HRT — the most evidence-backed skin intervention
Strong evidence
HRT significantly reduces the rate of skin collagen loss at menopause. Studies show that women on HRT retain significantly more skin collagen than those not on it — particularly in the first 5 years after menopause when loss is fastest. Topical estrogen applied directly to facial skin has additional evidence for local collagen support.
Practical
Discuss with a menopause-literate doctor. The skin benefits of HRT are a genuine additional reason to consider it alongside vasomotor symptom relief.
Vitamin C
Strong evidence
Vitamin C is essential for collagen synthesis — it is a required cofactor for the enzymes that cross-link collagen fibres. Without adequate vitamin C, the body cannot build collagen regardless of how much collagen precursor is available. Also a direct antioxidant that reduces oxidative skin damage.
Practical
500-1000mg daily. Buffered forms are gentler at higher doses. Take alongside collagen peptides.
Sun protection
Strong evidence
UV radiation is the single largest accelerator of skin collagen loss and ageing — far exceeding the contribution of menopause itself. Daily SPF 30+ is the most evidence-backed skin intervention available regardless of age or hormonal status.
Practical
Daily SPF 30+ on face and hands. Reapply every 2 hours in sun exposure. Physical (zinc oxide, titanium dioxide) or chemical — both work.
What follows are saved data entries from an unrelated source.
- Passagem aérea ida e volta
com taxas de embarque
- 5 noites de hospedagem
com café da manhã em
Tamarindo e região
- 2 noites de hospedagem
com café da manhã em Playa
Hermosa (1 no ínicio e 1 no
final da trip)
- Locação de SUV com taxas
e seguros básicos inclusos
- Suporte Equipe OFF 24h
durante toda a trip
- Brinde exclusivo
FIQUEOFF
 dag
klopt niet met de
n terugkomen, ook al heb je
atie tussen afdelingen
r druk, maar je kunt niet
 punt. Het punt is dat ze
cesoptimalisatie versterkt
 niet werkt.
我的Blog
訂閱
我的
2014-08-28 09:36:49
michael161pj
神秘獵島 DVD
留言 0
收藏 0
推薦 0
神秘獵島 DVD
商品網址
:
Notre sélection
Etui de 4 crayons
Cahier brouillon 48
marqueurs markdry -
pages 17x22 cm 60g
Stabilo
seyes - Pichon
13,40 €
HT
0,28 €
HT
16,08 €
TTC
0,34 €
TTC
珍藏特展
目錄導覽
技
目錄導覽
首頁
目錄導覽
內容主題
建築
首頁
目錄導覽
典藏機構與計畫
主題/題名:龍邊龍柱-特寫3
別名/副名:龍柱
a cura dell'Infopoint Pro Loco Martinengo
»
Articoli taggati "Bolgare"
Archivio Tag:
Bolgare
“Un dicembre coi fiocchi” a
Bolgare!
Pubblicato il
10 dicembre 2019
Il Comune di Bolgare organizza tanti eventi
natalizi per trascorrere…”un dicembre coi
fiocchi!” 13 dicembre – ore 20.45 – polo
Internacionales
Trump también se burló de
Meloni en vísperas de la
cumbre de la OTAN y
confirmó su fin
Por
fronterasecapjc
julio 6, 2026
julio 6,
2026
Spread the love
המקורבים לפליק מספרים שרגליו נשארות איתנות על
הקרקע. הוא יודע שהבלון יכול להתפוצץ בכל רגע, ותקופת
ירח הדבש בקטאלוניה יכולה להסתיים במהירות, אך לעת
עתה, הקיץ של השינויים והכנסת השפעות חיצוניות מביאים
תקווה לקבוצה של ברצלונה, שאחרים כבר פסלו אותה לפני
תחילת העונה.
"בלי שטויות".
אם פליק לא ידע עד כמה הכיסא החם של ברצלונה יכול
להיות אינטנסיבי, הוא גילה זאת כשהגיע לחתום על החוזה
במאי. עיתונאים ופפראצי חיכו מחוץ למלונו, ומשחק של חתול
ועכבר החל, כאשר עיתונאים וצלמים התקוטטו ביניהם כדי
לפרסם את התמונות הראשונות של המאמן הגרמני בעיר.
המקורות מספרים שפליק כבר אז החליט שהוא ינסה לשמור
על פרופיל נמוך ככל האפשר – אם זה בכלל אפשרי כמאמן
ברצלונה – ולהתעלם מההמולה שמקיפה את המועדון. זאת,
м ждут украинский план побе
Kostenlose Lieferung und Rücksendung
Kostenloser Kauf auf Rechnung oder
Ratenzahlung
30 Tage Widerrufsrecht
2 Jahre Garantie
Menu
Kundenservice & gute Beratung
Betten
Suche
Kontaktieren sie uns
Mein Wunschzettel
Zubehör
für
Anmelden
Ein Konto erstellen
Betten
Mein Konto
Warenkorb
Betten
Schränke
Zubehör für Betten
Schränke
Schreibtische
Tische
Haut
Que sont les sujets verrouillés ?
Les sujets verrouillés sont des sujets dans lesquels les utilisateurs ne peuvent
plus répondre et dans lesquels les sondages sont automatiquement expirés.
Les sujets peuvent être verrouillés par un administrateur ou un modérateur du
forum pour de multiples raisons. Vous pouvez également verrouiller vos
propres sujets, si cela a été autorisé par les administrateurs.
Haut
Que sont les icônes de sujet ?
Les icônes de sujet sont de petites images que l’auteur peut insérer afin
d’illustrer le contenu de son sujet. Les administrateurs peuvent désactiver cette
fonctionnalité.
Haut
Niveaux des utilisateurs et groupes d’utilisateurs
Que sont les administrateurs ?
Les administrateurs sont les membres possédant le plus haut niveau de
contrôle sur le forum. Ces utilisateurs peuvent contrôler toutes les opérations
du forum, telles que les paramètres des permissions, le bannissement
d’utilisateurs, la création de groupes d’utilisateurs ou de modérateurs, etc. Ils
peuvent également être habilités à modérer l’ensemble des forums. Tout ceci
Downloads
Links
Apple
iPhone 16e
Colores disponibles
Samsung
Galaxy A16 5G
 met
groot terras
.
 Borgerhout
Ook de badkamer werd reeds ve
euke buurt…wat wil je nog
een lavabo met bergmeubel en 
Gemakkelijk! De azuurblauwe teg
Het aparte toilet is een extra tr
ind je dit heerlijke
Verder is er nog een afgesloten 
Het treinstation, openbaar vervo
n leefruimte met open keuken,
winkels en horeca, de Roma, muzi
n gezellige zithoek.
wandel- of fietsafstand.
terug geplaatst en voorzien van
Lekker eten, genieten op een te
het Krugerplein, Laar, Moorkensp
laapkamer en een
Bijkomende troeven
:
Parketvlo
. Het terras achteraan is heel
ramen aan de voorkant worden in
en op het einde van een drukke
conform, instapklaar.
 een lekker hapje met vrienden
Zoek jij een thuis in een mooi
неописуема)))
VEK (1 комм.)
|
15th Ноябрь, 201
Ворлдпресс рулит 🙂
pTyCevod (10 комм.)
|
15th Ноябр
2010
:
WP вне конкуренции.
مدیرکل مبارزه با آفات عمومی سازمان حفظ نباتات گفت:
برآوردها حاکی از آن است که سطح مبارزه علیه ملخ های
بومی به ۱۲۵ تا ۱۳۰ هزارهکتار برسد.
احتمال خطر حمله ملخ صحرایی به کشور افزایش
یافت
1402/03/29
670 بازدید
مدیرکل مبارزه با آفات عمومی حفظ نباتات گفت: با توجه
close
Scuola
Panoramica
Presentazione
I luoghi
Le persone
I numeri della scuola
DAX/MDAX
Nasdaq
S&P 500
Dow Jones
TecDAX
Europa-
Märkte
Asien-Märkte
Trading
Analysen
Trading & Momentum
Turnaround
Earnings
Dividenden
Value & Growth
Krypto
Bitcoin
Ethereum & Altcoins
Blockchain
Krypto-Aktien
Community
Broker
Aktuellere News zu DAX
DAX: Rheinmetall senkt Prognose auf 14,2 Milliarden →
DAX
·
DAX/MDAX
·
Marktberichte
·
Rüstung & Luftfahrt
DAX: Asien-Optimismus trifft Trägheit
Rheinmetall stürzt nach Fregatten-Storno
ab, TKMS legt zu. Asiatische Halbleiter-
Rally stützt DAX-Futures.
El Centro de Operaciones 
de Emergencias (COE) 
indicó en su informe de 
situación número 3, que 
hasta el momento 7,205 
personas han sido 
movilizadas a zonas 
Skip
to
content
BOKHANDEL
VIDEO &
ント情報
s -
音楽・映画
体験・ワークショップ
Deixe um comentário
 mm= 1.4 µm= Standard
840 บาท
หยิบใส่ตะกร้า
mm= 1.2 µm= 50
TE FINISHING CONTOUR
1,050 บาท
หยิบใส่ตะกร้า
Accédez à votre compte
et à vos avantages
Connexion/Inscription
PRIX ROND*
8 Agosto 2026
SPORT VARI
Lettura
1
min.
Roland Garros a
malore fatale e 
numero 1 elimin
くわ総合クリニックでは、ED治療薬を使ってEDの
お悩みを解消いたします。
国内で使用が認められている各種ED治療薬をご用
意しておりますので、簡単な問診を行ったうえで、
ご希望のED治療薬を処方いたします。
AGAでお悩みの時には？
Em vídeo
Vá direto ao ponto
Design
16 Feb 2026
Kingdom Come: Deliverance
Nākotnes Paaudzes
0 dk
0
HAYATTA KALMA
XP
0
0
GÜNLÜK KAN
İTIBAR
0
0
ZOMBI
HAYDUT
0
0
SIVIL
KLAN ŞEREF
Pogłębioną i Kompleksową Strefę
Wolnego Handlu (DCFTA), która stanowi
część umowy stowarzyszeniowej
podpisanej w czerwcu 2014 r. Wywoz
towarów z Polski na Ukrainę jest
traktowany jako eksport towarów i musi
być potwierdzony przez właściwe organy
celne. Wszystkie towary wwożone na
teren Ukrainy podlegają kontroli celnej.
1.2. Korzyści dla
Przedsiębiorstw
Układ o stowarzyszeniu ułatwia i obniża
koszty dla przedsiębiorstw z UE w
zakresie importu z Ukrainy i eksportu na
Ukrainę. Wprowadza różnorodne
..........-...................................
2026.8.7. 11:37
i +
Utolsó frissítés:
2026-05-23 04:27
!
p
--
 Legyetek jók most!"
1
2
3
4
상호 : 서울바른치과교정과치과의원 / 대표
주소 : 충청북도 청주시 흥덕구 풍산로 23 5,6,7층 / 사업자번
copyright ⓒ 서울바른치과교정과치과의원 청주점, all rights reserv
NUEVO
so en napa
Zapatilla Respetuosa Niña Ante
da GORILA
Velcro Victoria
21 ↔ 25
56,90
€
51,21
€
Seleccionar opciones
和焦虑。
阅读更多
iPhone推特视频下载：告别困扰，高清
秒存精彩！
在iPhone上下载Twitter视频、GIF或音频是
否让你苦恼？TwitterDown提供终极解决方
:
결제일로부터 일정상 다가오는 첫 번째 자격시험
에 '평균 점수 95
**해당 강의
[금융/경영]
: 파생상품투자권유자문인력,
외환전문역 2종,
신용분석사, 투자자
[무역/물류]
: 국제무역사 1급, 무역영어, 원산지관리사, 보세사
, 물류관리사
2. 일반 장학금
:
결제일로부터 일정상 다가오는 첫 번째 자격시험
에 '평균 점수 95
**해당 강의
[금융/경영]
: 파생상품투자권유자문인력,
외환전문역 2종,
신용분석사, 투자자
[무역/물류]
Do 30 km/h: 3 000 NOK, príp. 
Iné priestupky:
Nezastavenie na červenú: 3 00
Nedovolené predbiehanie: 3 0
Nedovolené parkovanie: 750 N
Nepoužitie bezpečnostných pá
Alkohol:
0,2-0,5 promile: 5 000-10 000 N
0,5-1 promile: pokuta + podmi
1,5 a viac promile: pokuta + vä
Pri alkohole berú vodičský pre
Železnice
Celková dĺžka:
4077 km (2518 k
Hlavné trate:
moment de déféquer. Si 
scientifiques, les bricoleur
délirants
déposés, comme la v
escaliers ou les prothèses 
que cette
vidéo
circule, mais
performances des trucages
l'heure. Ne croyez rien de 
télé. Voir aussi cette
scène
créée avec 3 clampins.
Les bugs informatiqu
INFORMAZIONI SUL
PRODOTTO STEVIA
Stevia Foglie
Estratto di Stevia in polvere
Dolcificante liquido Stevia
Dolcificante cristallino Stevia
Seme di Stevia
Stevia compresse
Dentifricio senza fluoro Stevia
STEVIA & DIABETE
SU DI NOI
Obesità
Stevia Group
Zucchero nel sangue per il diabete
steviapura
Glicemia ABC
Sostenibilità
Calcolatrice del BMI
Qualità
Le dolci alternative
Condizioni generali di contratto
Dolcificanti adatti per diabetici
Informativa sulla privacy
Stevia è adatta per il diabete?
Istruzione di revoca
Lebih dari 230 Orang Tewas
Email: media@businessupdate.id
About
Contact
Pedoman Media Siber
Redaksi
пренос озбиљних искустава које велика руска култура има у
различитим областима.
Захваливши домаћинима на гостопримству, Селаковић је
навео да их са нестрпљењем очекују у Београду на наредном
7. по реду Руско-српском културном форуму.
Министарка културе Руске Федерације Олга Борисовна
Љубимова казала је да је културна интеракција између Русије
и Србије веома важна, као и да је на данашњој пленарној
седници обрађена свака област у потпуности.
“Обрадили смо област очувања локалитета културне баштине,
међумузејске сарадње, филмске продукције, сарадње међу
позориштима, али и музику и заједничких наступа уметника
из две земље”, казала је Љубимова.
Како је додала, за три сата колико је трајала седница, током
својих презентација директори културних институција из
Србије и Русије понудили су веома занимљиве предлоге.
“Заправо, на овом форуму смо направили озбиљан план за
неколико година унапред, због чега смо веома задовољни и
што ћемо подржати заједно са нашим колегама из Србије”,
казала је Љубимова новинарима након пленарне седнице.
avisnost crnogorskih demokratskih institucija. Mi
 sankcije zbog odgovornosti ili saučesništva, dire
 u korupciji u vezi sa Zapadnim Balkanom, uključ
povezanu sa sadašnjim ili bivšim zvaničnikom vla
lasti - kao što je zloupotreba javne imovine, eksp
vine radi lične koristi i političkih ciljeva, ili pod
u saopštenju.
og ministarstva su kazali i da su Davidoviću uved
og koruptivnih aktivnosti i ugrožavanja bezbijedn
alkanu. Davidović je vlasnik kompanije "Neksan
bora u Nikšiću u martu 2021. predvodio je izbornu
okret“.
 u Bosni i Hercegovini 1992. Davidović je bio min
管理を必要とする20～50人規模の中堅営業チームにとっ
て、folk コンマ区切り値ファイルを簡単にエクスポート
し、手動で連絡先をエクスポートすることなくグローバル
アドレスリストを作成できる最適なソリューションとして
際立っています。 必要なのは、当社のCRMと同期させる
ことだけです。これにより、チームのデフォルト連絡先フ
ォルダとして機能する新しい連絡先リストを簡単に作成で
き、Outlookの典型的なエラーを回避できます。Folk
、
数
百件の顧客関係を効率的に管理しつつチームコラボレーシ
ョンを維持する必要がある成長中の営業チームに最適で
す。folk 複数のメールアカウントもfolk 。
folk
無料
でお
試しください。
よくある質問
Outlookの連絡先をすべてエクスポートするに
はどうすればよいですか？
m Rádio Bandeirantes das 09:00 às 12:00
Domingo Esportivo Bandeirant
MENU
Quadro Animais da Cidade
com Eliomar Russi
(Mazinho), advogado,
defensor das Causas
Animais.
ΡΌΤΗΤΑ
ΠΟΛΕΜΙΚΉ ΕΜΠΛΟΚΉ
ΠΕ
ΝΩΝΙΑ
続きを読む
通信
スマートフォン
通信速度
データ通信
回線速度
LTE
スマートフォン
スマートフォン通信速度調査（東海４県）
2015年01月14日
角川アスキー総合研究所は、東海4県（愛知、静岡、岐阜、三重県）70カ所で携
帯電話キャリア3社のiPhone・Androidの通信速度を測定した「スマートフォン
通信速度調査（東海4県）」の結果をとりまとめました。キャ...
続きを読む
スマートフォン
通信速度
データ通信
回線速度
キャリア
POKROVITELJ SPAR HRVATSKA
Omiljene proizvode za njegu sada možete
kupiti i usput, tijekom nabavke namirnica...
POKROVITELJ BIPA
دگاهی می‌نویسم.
Rule out other causes first
Before attributing hair thinning solely to menopause, check: ferritin (low ferritin causes significant hair shedding even within standard range — optimal is 70-100 ng/mL), thyroid function (full panel including antibodies), zinc levels, and vitamin D. All are common and treatable causes of hair loss that are frequently missed at menopause.
Optimise ferritin
Strong evidence
Low ferritin is one of the most common and most treatable causes of hair loss — and one of the most frequently missed because a ferritin of 22 is technically within range. For hair health, ferritin should be above 70 ng/mL. Iron supplementation combined with vitamin C produces the most significant improvement.
Practical
Ask specifically for ferritin — not just haemoglobin or serum iron. Iron bisglycinate is the best-tolerated form. Take with vitamin C. Retest at 3 months.
Minoxidil (topical)
Strong evidence
The most evidence-backed topical treatment for female pattern hair loss. Available without prescription. Prolongs the hair growth phase and stimulates miniaturised follicles. Takes 4-6 months of consistent use to see results. Needs to be maintained — hair loss returns on stopping.
Practical
2% or 5% minoxidil solution or foam applied to the scalp. The 5% has more evidence for women. Apply to dry scalp once or twice daily consistently.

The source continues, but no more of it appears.